In this paper by Cassou-Nogues which is on an aspect of the mathematical philosophy of Cavailles he quotes the mathematician Hilbert (a colloborator of Einstein in Gottingen)
...We find ourselves in agreement with the philosophers, especially with Kant. Kant already taught - and indeed it is part and parcel of his doctrine - that mathematics has at its disposal a content secured independently of all logic and hence can never be provided by a foundation by means of logic alone; that is why the efforts of Frege and Dedekind were bound to fail
Since
Rather as a condition for the use of logical inferences and the performance of logical operations, something must be given to our faculty of representation, certain extra logical concrete objects that are intuitively present as immediate experience prior to all thought.

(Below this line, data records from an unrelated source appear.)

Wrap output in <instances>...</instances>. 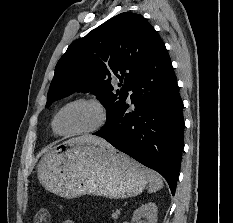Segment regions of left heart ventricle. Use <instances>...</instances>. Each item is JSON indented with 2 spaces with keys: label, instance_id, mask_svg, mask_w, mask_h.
<instances>
[{
  "label": "left heart ventricle",
  "instance_id": "obj_1",
  "mask_svg": "<svg viewBox=\"0 0 233 223\" xmlns=\"http://www.w3.org/2000/svg\"><path fill=\"white\" fill-rule=\"evenodd\" d=\"M101 122L96 106L79 102L68 106L60 115L58 129L64 133H76L94 129Z\"/></svg>",
  "mask_w": 233,
  "mask_h": 223
}]
</instances>
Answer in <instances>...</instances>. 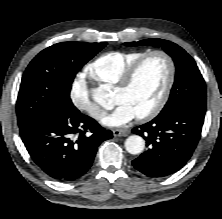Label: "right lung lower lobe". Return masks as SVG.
<instances>
[{"mask_svg": "<svg viewBox=\"0 0 222 219\" xmlns=\"http://www.w3.org/2000/svg\"><path fill=\"white\" fill-rule=\"evenodd\" d=\"M87 130L91 135H87ZM24 145L33 161L49 177L69 182L84 175L91 167L101 142L112 132L74 106H60L24 129Z\"/></svg>", "mask_w": 222, "mask_h": 219, "instance_id": "98d812e1", "label": "right lung lower lobe"}]
</instances>
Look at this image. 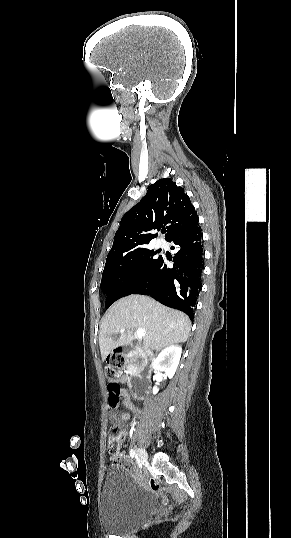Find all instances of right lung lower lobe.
<instances>
[{
    "instance_id": "98d812e1",
    "label": "right lung lower lobe",
    "mask_w": 291,
    "mask_h": 538,
    "mask_svg": "<svg viewBox=\"0 0 291 538\" xmlns=\"http://www.w3.org/2000/svg\"><path fill=\"white\" fill-rule=\"evenodd\" d=\"M173 242L177 253L173 268L165 264L160 256L154 268L132 294L149 295L160 303L194 317L197 297L202 287L204 267L202 234L198 221L191 227L173 235L167 240Z\"/></svg>"
}]
</instances>
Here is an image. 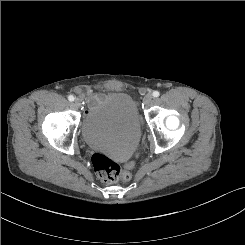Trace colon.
<instances>
[{
	"instance_id": "1",
	"label": "colon",
	"mask_w": 245,
	"mask_h": 245,
	"mask_svg": "<svg viewBox=\"0 0 245 245\" xmlns=\"http://www.w3.org/2000/svg\"><path fill=\"white\" fill-rule=\"evenodd\" d=\"M92 164L97 176L106 183L131 179V173L128 170H122L116 162L103 154H94ZM127 167H132V163L128 164Z\"/></svg>"
}]
</instances>
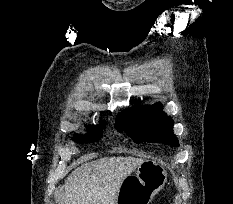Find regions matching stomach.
Returning a JSON list of instances; mask_svg holds the SVG:
<instances>
[{"label":"stomach","mask_w":233,"mask_h":204,"mask_svg":"<svg viewBox=\"0 0 233 204\" xmlns=\"http://www.w3.org/2000/svg\"><path fill=\"white\" fill-rule=\"evenodd\" d=\"M167 181L165 167L154 160H144L135 175L127 176L118 191L116 204H150Z\"/></svg>","instance_id":"stomach-1"}]
</instances>
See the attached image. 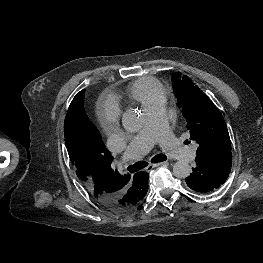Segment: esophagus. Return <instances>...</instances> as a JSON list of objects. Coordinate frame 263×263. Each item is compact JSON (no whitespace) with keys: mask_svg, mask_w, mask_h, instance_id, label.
<instances>
[{"mask_svg":"<svg viewBox=\"0 0 263 263\" xmlns=\"http://www.w3.org/2000/svg\"><path fill=\"white\" fill-rule=\"evenodd\" d=\"M168 164L167 162H161V163H154L147 166L146 170L151 171L153 168L158 167L160 165Z\"/></svg>","mask_w":263,"mask_h":263,"instance_id":"esophagus-1","label":"esophagus"}]
</instances>
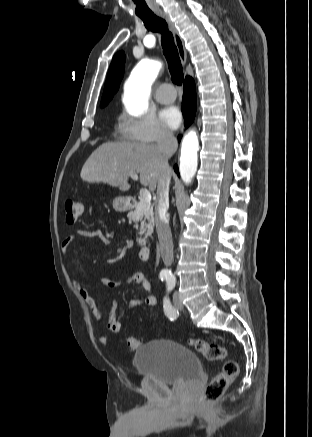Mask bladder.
<instances>
[{
  "instance_id": "bladder-1",
  "label": "bladder",
  "mask_w": 312,
  "mask_h": 437,
  "mask_svg": "<svg viewBox=\"0 0 312 437\" xmlns=\"http://www.w3.org/2000/svg\"><path fill=\"white\" fill-rule=\"evenodd\" d=\"M133 362L140 376L169 385L202 373L201 362L192 350L167 339L152 340L138 348Z\"/></svg>"
}]
</instances>
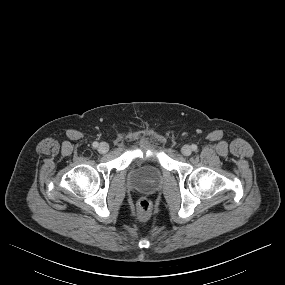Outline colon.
<instances>
[{"instance_id":"obj_1","label":"colon","mask_w":285,"mask_h":285,"mask_svg":"<svg viewBox=\"0 0 285 285\" xmlns=\"http://www.w3.org/2000/svg\"><path fill=\"white\" fill-rule=\"evenodd\" d=\"M152 209L151 202L146 198H140L137 203L138 215L141 218H146L150 215Z\"/></svg>"}]
</instances>
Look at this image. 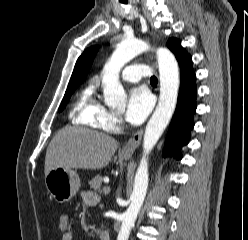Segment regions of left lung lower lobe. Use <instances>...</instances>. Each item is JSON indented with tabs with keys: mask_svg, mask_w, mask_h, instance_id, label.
<instances>
[{
	"mask_svg": "<svg viewBox=\"0 0 248 240\" xmlns=\"http://www.w3.org/2000/svg\"><path fill=\"white\" fill-rule=\"evenodd\" d=\"M179 67L178 101L163 148L164 157H174L177 160L182 159L181 148L189 143L190 132L195 124L193 115L197 108L196 75L190 54L179 63Z\"/></svg>",
	"mask_w": 248,
	"mask_h": 240,
	"instance_id": "1",
	"label": "left lung lower lobe"
}]
</instances>
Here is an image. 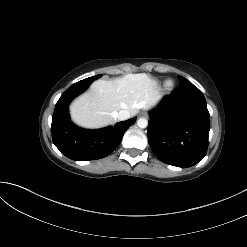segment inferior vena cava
Here are the masks:
<instances>
[{"label": "inferior vena cava", "mask_w": 247, "mask_h": 247, "mask_svg": "<svg viewBox=\"0 0 247 247\" xmlns=\"http://www.w3.org/2000/svg\"><path fill=\"white\" fill-rule=\"evenodd\" d=\"M115 118L124 121L130 118V112L128 110H121L115 114Z\"/></svg>", "instance_id": "obj_1"}]
</instances>
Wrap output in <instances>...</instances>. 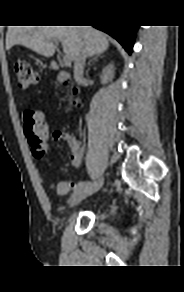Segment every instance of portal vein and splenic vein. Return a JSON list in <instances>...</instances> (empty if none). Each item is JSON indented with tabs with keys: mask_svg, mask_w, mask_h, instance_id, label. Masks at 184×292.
I'll list each match as a JSON object with an SVG mask.
<instances>
[{
	"mask_svg": "<svg viewBox=\"0 0 184 292\" xmlns=\"http://www.w3.org/2000/svg\"><path fill=\"white\" fill-rule=\"evenodd\" d=\"M63 61H64V64H65V65H67V64L70 63V58L68 57V55H65V56L63 57Z\"/></svg>",
	"mask_w": 184,
	"mask_h": 292,
	"instance_id": "1",
	"label": "portal vein and splenic vein"
}]
</instances>
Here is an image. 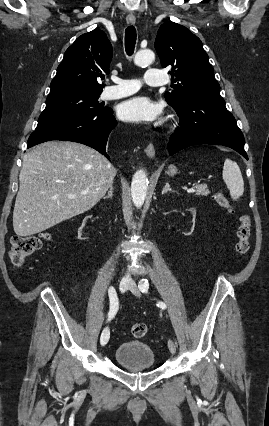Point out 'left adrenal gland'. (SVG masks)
I'll return each mask as SVG.
<instances>
[{"mask_svg":"<svg viewBox=\"0 0 269 426\" xmlns=\"http://www.w3.org/2000/svg\"><path fill=\"white\" fill-rule=\"evenodd\" d=\"M167 192H175L174 190H172V189L170 188L169 183H166L165 187H164V188H163V190H162V194H165V193H167Z\"/></svg>","mask_w":269,"mask_h":426,"instance_id":"left-adrenal-gland-1","label":"left adrenal gland"}]
</instances>
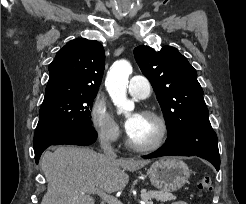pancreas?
Listing matches in <instances>:
<instances>
[{"mask_svg":"<svg viewBox=\"0 0 246 204\" xmlns=\"http://www.w3.org/2000/svg\"><path fill=\"white\" fill-rule=\"evenodd\" d=\"M141 199L149 201L151 199H156L157 201L165 202L175 200L176 196L169 191H141Z\"/></svg>","mask_w":246,"mask_h":204,"instance_id":"1","label":"pancreas"}]
</instances>
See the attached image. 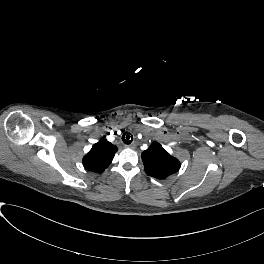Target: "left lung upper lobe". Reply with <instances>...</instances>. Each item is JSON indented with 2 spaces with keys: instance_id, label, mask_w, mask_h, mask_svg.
Listing matches in <instances>:
<instances>
[{
  "instance_id": "1",
  "label": "left lung upper lobe",
  "mask_w": 264,
  "mask_h": 264,
  "mask_svg": "<svg viewBox=\"0 0 264 264\" xmlns=\"http://www.w3.org/2000/svg\"><path fill=\"white\" fill-rule=\"evenodd\" d=\"M145 172L160 180L176 173L180 169V162L157 142L142 153Z\"/></svg>"
}]
</instances>
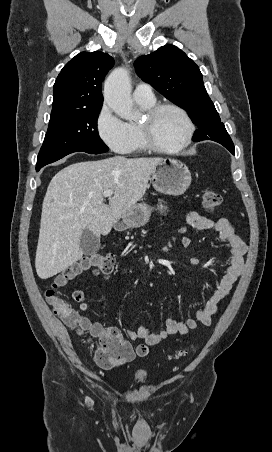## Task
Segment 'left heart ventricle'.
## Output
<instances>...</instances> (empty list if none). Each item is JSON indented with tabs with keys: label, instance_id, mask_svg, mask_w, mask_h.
<instances>
[{
	"label": "left heart ventricle",
	"instance_id": "left-heart-ventricle-1",
	"mask_svg": "<svg viewBox=\"0 0 272 452\" xmlns=\"http://www.w3.org/2000/svg\"><path fill=\"white\" fill-rule=\"evenodd\" d=\"M151 136L162 146L172 147L180 143L186 132L182 116L174 110L160 111L150 123Z\"/></svg>",
	"mask_w": 272,
	"mask_h": 452
}]
</instances>
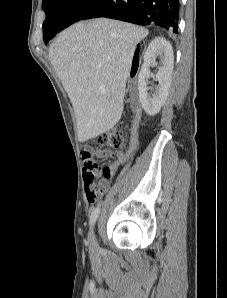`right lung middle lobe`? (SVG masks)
Returning <instances> with one entry per match:
<instances>
[{
	"instance_id": "obj_1",
	"label": "right lung middle lobe",
	"mask_w": 227,
	"mask_h": 298,
	"mask_svg": "<svg viewBox=\"0 0 227 298\" xmlns=\"http://www.w3.org/2000/svg\"><path fill=\"white\" fill-rule=\"evenodd\" d=\"M100 0H43L46 13L43 39L48 42L56 33L81 20Z\"/></svg>"
}]
</instances>
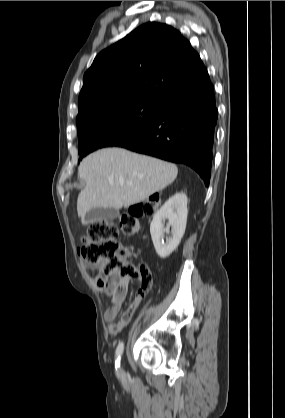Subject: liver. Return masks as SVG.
Returning a JSON list of instances; mask_svg holds the SVG:
<instances>
[{
    "mask_svg": "<svg viewBox=\"0 0 285 418\" xmlns=\"http://www.w3.org/2000/svg\"><path fill=\"white\" fill-rule=\"evenodd\" d=\"M177 174L176 165L150 156L115 147L98 150L78 168L86 184L78 195V215L97 207L127 208L167 187Z\"/></svg>",
    "mask_w": 285,
    "mask_h": 418,
    "instance_id": "6515ba94",
    "label": "liver"
}]
</instances>
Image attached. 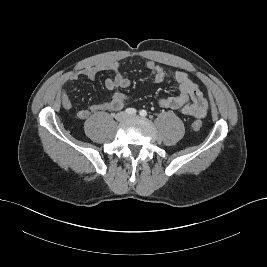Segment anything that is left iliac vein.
Here are the masks:
<instances>
[{"mask_svg":"<svg viewBox=\"0 0 267 267\" xmlns=\"http://www.w3.org/2000/svg\"><path fill=\"white\" fill-rule=\"evenodd\" d=\"M136 117V115H130L129 116V118H135Z\"/></svg>","mask_w":267,"mask_h":267,"instance_id":"4c4485c4","label":"left iliac vein"}]
</instances>
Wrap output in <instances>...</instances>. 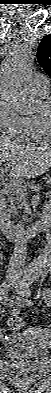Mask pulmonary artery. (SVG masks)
<instances>
[{"mask_svg":"<svg viewBox=\"0 0 51 393\" xmlns=\"http://www.w3.org/2000/svg\"><path fill=\"white\" fill-rule=\"evenodd\" d=\"M33 83L38 92L49 93L50 92V81L49 79L41 74H35L33 76Z\"/></svg>","mask_w":51,"mask_h":393,"instance_id":"obj_1","label":"pulmonary artery"}]
</instances>
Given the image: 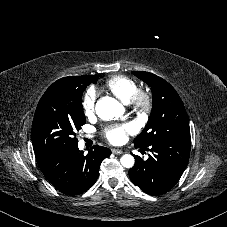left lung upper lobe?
I'll return each mask as SVG.
<instances>
[{
  "mask_svg": "<svg viewBox=\"0 0 227 227\" xmlns=\"http://www.w3.org/2000/svg\"><path fill=\"white\" fill-rule=\"evenodd\" d=\"M132 74L144 81L153 94L151 116L145 129L134 139V145L149 146L161 141L190 139L188 117L175 89L152 73L132 71Z\"/></svg>",
  "mask_w": 227,
  "mask_h": 227,
  "instance_id": "1",
  "label": "left lung upper lobe"
}]
</instances>
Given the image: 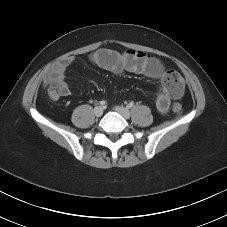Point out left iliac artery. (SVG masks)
I'll list each match as a JSON object with an SVG mask.
<instances>
[{"mask_svg":"<svg viewBox=\"0 0 227 227\" xmlns=\"http://www.w3.org/2000/svg\"><path fill=\"white\" fill-rule=\"evenodd\" d=\"M134 106V103L133 102H130L129 104H128V107H133Z\"/></svg>","mask_w":227,"mask_h":227,"instance_id":"1","label":"left iliac artery"}]
</instances>
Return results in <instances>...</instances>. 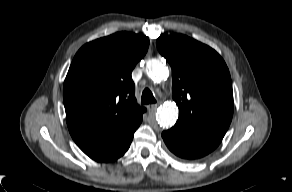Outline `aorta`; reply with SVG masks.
Wrapping results in <instances>:
<instances>
[{
  "instance_id": "aorta-1",
  "label": "aorta",
  "mask_w": 292,
  "mask_h": 192,
  "mask_svg": "<svg viewBox=\"0 0 292 192\" xmlns=\"http://www.w3.org/2000/svg\"><path fill=\"white\" fill-rule=\"evenodd\" d=\"M147 75L155 82L165 80L169 76L168 67L159 59H150L146 64ZM178 118V108L175 104L163 105L156 113V120L160 126L170 127Z\"/></svg>"
}]
</instances>
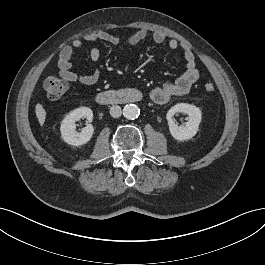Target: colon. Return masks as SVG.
I'll use <instances>...</instances> for the list:
<instances>
[{
	"mask_svg": "<svg viewBox=\"0 0 265 265\" xmlns=\"http://www.w3.org/2000/svg\"><path fill=\"white\" fill-rule=\"evenodd\" d=\"M43 86L46 96L52 101L59 100L67 92L68 89L67 84L63 80L55 76L47 77L44 81ZM202 88L205 93L211 94L215 90V85L212 82L208 81L202 85Z\"/></svg>",
	"mask_w": 265,
	"mask_h": 265,
	"instance_id": "5ec220e1",
	"label": "colon"
}]
</instances>
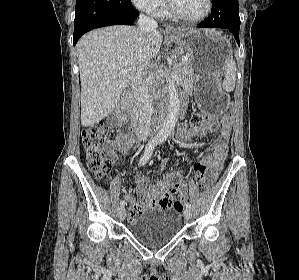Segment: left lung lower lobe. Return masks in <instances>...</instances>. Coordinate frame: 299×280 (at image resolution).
<instances>
[{
  "label": "left lung lower lobe",
  "instance_id": "1",
  "mask_svg": "<svg viewBox=\"0 0 299 280\" xmlns=\"http://www.w3.org/2000/svg\"><path fill=\"white\" fill-rule=\"evenodd\" d=\"M199 28H225L228 29L235 37L236 42H239V6L238 0H212V11L210 16L201 24Z\"/></svg>",
  "mask_w": 299,
  "mask_h": 280
}]
</instances>
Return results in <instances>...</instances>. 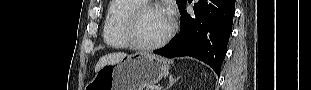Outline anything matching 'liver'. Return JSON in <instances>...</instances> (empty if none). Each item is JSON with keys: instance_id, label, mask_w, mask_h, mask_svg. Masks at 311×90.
Listing matches in <instances>:
<instances>
[{"instance_id": "liver-1", "label": "liver", "mask_w": 311, "mask_h": 90, "mask_svg": "<svg viewBox=\"0 0 311 90\" xmlns=\"http://www.w3.org/2000/svg\"><path fill=\"white\" fill-rule=\"evenodd\" d=\"M126 56L127 55L123 52H117V53H110L101 57L95 66V72L97 73L102 67L106 65H112L119 62Z\"/></svg>"}]
</instances>
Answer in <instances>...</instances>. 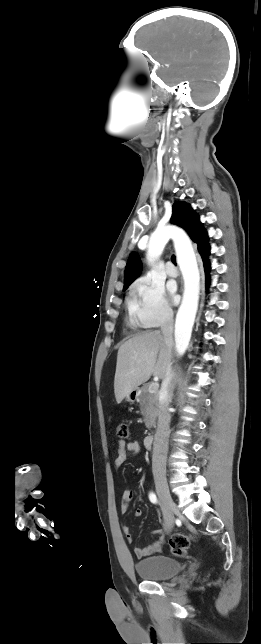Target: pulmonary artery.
Segmentation results:
<instances>
[{"label":"pulmonary artery","mask_w":261,"mask_h":644,"mask_svg":"<svg viewBox=\"0 0 261 644\" xmlns=\"http://www.w3.org/2000/svg\"><path fill=\"white\" fill-rule=\"evenodd\" d=\"M166 273H167L170 277H176V276L178 275V271H177L176 267H175L172 263H169V264L167 265V267H166Z\"/></svg>","instance_id":"pulmonary-artery-1"}]
</instances>
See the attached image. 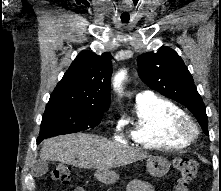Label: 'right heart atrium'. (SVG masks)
Instances as JSON below:
<instances>
[{
    "mask_svg": "<svg viewBox=\"0 0 221 191\" xmlns=\"http://www.w3.org/2000/svg\"><path fill=\"white\" fill-rule=\"evenodd\" d=\"M116 131H117V133H119V132L121 131L120 125H118V126L116 127Z\"/></svg>",
    "mask_w": 221,
    "mask_h": 191,
    "instance_id": "right-heart-atrium-1",
    "label": "right heart atrium"
}]
</instances>
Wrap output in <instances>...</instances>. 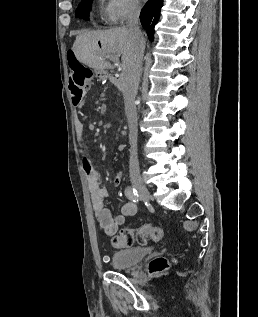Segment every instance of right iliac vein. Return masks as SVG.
I'll use <instances>...</instances> for the list:
<instances>
[{
	"mask_svg": "<svg viewBox=\"0 0 258 317\" xmlns=\"http://www.w3.org/2000/svg\"><path fill=\"white\" fill-rule=\"evenodd\" d=\"M132 184L134 185L137 192H139V196L145 200V203H149V201L151 200V194L150 192H148V188L144 184L143 180L134 179L132 181Z\"/></svg>",
	"mask_w": 258,
	"mask_h": 317,
	"instance_id": "63e3f726",
	"label": "right iliac vein"
}]
</instances>
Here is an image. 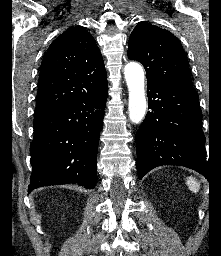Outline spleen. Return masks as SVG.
<instances>
[{
  "instance_id": "obj_1",
  "label": "spleen",
  "mask_w": 221,
  "mask_h": 256,
  "mask_svg": "<svg viewBox=\"0 0 221 256\" xmlns=\"http://www.w3.org/2000/svg\"><path fill=\"white\" fill-rule=\"evenodd\" d=\"M186 183L192 192L196 193L199 191L200 183L197 179L193 177H188Z\"/></svg>"
}]
</instances>
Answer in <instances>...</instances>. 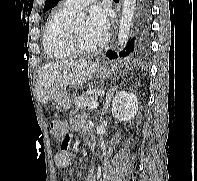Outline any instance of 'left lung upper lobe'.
Segmentation results:
<instances>
[{
  "label": "left lung upper lobe",
  "mask_w": 197,
  "mask_h": 181,
  "mask_svg": "<svg viewBox=\"0 0 197 181\" xmlns=\"http://www.w3.org/2000/svg\"><path fill=\"white\" fill-rule=\"evenodd\" d=\"M59 0H46L45 6H44V12L48 9L53 8L55 5H57Z\"/></svg>",
  "instance_id": "1"
}]
</instances>
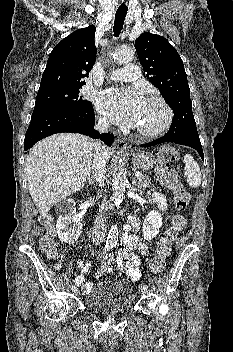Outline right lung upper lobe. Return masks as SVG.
Listing matches in <instances>:
<instances>
[{
	"instance_id": "obj_1",
	"label": "right lung upper lobe",
	"mask_w": 233,
	"mask_h": 352,
	"mask_svg": "<svg viewBox=\"0 0 233 352\" xmlns=\"http://www.w3.org/2000/svg\"><path fill=\"white\" fill-rule=\"evenodd\" d=\"M96 27L81 28L60 41L50 53L41 84L84 85L96 60Z\"/></svg>"
}]
</instances>
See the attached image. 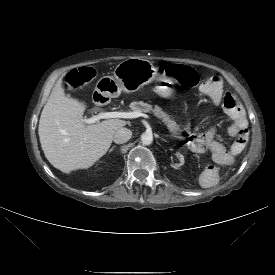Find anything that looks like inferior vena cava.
<instances>
[{
	"label": "inferior vena cava",
	"instance_id": "inferior-vena-cava-1",
	"mask_svg": "<svg viewBox=\"0 0 275 275\" xmlns=\"http://www.w3.org/2000/svg\"><path fill=\"white\" fill-rule=\"evenodd\" d=\"M131 137H132V132L130 129L120 128L114 133L113 141L116 144H123L129 141Z\"/></svg>",
	"mask_w": 275,
	"mask_h": 275
}]
</instances>
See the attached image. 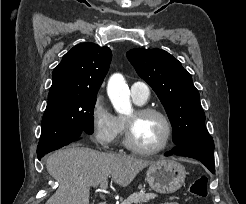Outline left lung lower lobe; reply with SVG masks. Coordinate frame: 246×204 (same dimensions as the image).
I'll return each mask as SVG.
<instances>
[{"mask_svg":"<svg viewBox=\"0 0 246 204\" xmlns=\"http://www.w3.org/2000/svg\"><path fill=\"white\" fill-rule=\"evenodd\" d=\"M214 142L209 133L190 138L178 144L172 151L165 153V156L172 154L191 157L201 161L212 173L214 167Z\"/></svg>","mask_w":246,"mask_h":204,"instance_id":"1","label":"left lung lower lobe"}]
</instances>
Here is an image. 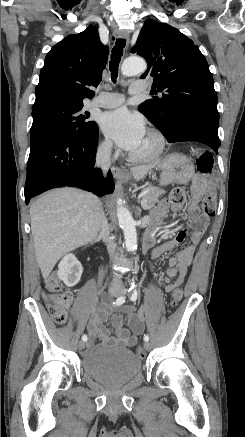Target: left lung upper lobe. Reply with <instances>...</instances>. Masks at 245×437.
<instances>
[{"label": "left lung upper lobe", "mask_w": 245, "mask_h": 437, "mask_svg": "<svg viewBox=\"0 0 245 437\" xmlns=\"http://www.w3.org/2000/svg\"><path fill=\"white\" fill-rule=\"evenodd\" d=\"M145 58L147 71L140 78L154 77L161 98L138 106L165 137L185 111H198L219 120L217 94L204 55L192 40L176 28L155 20L145 22L136 45L130 50Z\"/></svg>", "instance_id": "1"}]
</instances>
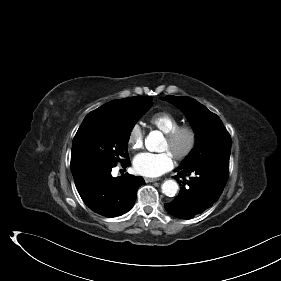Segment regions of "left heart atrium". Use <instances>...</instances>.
Wrapping results in <instances>:
<instances>
[{"label": "left heart atrium", "mask_w": 281, "mask_h": 281, "mask_svg": "<svg viewBox=\"0 0 281 281\" xmlns=\"http://www.w3.org/2000/svg\"><path fill=\"white\" fill-rule=\"evenodd\" d=\"M173 156L169 151L162 153L143 152L135 156L134 170L146 177H159L173 168Z\"/></svg>", "instance_id": "left-heart-atrium-1"}]
</instances>
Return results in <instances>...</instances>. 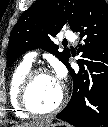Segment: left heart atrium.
Instances as JSON below:
<instances>
[{"label": "left heart atrium", "mask_w": 108, "mask_h": 127, "mask_svg": "<svg viewBox=\"0 0 108 127\" xmlns=\"http://www.w3.org/2000/svg\"><path fill=\"white\" fill-rule=\"evenodd\" d=\"M65 73L64 70L62 68H59L56 70V73L54 75V78L56 79V81L62 85L63 79H64Z\"/></svg>", "instance_id": "obj_1"}]
</instances>
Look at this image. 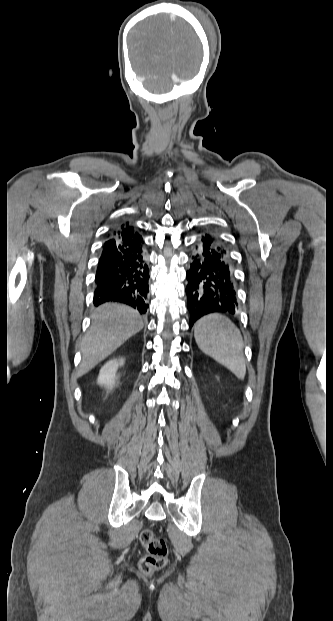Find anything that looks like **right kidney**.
<instances>
[{"instance_id": "1", "label": "right kidney", "mask_w": 333, "mask_h": 621, "mask_svg": "<svg viewBox=\"0 0 333 621\" xmlns=\"http://www.w3.org/2000/svg\"><path fill=\"white\" fill-rule=\"evenodd\" d=\"M124 364V360H110L100 370L98 376V384L104 386L106 389L111 390L115 385L117 379L116 372L119 366Z\"/></svg>"}]
</instances>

(In Kantian terms, his immediate experience is pure intuition; and thought is that thought after the apperception of unity; and after the synthesis of the intuition - and this carried out in the Imagination)
He's claiming contra the Fregean programme which insisted that mathematical propositions were always reduced to logic, that is in Kants language, are analytic and in character are a priori; that they are in fact synthetic.
This Kantian influence on Hilbert I find surprising as I have associated the name of Hilbert with the formalist programme; and Kant with Brouwer's Intuitionism - which in some ways were in opposition.
Is there a more pronounced influence of Kant on the Formalist programme? Apart from the one here where he uses Kantian thought to demonstrate why the Fregean programme - in strict terms, and in this sense - was bound to fail; and it seems post-hoc.
(This is not to say that the Fregean programme wasn't important in other ways).